> **What needs to be done**
Can you copy out the data exactly? Leave the images out.

[Page images and extracted text]
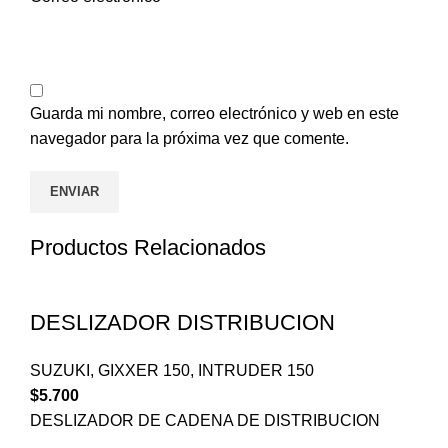
Guarda mi nombre, correo electrónico y web en este
navegador para la próxima vez que comente.
Productos Relacionados
DESLIZADOR DISTRIBUCION
SUZUKI
,
GIXXER 150
,
INTRUDER 150
$
5.700
DESLIZADOR DE CADENA DE DISTRIBUCION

> **Solution to this problem**
Guarda mi nombre, correo electrónico y web en este
navegador para la próxima vez que comente.
Productos Relacionados
DESLIZADOR DISTRIBUCION
SUZUKI
,
GIXXER 150
,
INTRUDER 150
$
5.700
DESLIZADOR DE CADENA DE DISTRIBUCION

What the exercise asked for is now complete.